* [Work required]: Both the line containing "kundtjanst@smhi.se" and the line containing "Por que os titulares" belong to the span. Output exactly that span from the listing below, and nothing outside it.

* [Provided information]:
---+---
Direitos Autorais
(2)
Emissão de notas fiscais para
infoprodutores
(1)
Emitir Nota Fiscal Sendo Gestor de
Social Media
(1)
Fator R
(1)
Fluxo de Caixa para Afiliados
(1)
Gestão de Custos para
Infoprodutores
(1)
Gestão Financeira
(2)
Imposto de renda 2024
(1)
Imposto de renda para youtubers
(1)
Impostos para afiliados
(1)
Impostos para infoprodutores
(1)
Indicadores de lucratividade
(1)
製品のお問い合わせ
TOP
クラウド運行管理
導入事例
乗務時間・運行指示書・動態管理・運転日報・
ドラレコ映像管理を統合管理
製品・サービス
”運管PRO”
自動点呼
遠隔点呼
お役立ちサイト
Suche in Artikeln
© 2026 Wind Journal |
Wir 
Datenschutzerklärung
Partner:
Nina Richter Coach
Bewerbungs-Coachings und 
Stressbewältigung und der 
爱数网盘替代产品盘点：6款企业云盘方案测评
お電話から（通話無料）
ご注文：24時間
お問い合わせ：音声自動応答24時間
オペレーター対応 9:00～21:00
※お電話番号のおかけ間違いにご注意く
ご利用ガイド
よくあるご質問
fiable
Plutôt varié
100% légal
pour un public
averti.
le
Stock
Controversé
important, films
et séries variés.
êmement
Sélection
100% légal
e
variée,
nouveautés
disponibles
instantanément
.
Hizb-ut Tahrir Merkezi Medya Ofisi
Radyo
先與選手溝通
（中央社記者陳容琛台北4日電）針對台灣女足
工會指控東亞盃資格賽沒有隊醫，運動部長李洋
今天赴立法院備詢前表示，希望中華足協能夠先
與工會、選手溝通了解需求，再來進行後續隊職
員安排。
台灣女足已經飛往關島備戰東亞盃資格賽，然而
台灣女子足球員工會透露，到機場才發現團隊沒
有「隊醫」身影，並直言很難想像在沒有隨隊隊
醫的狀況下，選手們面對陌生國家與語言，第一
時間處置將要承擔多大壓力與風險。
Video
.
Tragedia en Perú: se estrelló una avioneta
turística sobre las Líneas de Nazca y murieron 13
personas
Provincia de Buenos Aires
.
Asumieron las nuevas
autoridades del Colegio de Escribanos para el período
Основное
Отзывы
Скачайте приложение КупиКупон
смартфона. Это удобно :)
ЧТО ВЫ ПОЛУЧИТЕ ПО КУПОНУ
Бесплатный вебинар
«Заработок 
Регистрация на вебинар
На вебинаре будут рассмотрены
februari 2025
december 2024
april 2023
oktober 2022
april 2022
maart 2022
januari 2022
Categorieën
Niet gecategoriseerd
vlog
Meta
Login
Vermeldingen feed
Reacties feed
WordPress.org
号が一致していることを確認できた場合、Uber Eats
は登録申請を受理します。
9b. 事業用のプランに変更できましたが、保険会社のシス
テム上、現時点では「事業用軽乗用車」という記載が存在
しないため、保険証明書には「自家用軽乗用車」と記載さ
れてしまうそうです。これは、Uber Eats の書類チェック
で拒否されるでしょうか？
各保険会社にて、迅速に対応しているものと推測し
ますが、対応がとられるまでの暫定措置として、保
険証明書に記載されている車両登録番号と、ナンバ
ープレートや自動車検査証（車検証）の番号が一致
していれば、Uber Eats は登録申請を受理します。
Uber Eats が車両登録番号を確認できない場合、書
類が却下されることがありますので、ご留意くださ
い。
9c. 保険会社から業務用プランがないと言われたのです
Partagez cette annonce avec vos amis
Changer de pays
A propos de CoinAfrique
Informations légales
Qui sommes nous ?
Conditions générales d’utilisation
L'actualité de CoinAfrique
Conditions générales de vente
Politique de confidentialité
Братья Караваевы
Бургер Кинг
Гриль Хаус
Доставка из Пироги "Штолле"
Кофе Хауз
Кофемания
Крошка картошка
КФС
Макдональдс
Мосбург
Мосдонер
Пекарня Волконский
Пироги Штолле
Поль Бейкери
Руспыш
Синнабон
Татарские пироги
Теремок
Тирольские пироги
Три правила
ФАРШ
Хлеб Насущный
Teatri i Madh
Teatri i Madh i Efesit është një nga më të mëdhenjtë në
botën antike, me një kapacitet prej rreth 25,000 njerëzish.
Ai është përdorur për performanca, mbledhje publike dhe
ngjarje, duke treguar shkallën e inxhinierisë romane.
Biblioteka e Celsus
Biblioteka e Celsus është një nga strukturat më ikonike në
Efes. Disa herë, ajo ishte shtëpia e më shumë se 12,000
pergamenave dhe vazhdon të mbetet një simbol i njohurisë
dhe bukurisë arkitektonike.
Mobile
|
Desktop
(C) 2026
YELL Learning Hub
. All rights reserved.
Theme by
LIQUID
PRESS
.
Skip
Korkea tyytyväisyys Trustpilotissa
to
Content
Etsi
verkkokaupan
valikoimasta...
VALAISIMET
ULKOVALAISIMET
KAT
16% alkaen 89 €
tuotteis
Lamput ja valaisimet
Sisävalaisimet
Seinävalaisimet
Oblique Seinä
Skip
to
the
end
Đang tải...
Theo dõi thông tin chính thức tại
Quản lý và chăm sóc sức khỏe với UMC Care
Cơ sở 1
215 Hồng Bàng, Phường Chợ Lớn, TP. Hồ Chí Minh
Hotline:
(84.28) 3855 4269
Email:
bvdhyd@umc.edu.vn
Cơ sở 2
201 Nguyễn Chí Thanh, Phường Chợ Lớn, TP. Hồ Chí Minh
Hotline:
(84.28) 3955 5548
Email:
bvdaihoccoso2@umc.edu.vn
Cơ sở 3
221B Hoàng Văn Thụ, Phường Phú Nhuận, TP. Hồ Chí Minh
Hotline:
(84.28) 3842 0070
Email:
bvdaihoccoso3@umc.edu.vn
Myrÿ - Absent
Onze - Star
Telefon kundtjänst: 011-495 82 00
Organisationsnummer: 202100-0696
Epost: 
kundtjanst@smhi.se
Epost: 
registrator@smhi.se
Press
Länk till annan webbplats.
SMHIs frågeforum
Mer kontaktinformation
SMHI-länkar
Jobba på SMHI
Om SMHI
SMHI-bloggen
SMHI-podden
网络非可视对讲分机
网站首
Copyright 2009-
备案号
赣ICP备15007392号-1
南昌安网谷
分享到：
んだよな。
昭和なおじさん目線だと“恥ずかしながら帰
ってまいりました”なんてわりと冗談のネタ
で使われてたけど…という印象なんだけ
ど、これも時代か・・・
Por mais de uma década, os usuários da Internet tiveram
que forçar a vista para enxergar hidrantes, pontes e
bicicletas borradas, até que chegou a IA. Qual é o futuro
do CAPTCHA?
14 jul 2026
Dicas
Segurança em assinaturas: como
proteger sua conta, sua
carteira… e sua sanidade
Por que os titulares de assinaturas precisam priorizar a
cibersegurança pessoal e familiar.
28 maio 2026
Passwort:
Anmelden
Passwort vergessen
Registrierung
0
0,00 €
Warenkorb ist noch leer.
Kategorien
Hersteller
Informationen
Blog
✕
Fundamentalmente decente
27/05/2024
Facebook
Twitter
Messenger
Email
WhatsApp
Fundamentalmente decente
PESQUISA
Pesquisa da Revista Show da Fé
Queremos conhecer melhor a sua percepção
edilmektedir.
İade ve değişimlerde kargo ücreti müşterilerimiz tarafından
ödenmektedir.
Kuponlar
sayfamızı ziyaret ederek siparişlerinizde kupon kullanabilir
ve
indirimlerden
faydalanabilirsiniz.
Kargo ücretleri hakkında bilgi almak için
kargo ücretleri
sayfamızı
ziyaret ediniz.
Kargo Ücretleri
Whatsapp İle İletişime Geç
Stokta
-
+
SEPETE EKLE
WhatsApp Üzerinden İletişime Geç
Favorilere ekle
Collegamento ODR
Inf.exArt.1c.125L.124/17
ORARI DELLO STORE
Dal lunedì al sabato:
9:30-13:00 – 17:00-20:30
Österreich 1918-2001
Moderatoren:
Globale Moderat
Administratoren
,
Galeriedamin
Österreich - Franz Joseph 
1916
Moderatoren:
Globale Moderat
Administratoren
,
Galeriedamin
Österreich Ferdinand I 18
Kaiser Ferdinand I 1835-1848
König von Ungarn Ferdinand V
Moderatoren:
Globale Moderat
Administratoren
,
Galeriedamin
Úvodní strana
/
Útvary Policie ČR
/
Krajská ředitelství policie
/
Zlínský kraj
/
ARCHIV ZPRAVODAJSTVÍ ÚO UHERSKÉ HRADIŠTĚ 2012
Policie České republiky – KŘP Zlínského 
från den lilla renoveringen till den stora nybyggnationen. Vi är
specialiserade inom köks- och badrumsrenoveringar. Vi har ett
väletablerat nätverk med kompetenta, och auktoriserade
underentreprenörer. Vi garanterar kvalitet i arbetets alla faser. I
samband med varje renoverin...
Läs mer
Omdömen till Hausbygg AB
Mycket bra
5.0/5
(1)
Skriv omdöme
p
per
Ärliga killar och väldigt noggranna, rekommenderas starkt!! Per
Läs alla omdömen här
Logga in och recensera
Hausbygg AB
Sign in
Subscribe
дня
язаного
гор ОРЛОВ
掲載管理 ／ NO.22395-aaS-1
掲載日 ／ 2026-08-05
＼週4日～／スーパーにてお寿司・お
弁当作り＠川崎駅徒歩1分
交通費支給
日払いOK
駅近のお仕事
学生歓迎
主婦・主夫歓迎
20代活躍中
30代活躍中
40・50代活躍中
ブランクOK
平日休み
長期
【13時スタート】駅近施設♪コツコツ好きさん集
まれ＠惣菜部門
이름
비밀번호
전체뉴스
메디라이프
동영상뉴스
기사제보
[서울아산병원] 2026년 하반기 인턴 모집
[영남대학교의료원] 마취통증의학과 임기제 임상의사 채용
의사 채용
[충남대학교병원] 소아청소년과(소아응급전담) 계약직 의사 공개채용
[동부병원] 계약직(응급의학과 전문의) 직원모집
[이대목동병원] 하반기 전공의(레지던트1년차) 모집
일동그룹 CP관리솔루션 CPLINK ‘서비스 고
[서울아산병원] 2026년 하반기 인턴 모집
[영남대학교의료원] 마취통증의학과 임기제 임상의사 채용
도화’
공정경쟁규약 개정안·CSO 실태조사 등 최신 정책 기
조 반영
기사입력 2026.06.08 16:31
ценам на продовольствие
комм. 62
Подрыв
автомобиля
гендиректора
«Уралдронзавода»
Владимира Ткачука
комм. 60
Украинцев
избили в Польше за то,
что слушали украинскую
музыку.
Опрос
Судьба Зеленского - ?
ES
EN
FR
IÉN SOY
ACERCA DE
---+---
* [Result for this task]:
kundtjanst@smhi.se
Epost: 
registrator@smhi.se
Press
Länk till annan webbplats.
SMHIs frågeforum
Mer kontaktinformation
SMHI-länkar
Jobba på SMHI
Om SMHI
SMHI-bloggen
SMHI-podden
网络非可视对讲分机
网站首
Copyright 2009-
备案号
赣ICP备15007392号-1
南昌安网谷
分享到：
んだよな。
昭和なおじさん目線だと“恥ずかしながら帰
ってまいりました”なんてわりと冗談のネタ
で使われてたけど…という印象なんだけ
ど、これも時代か・・・
Por mais de uma década, os usuários da Internet tiveram
que forçar a vista para enxergar hidrantes, pontes e
bicicletas borradas, até que chegou a IA. Qual é o futuro
do CAPTCHA?
14 jul 2026
Dicas
Segurança em assinaturas: como
proteger sua conta, sua
carteira… e sua sanidade
Por que os titulares de assinaturas precisam priorizar a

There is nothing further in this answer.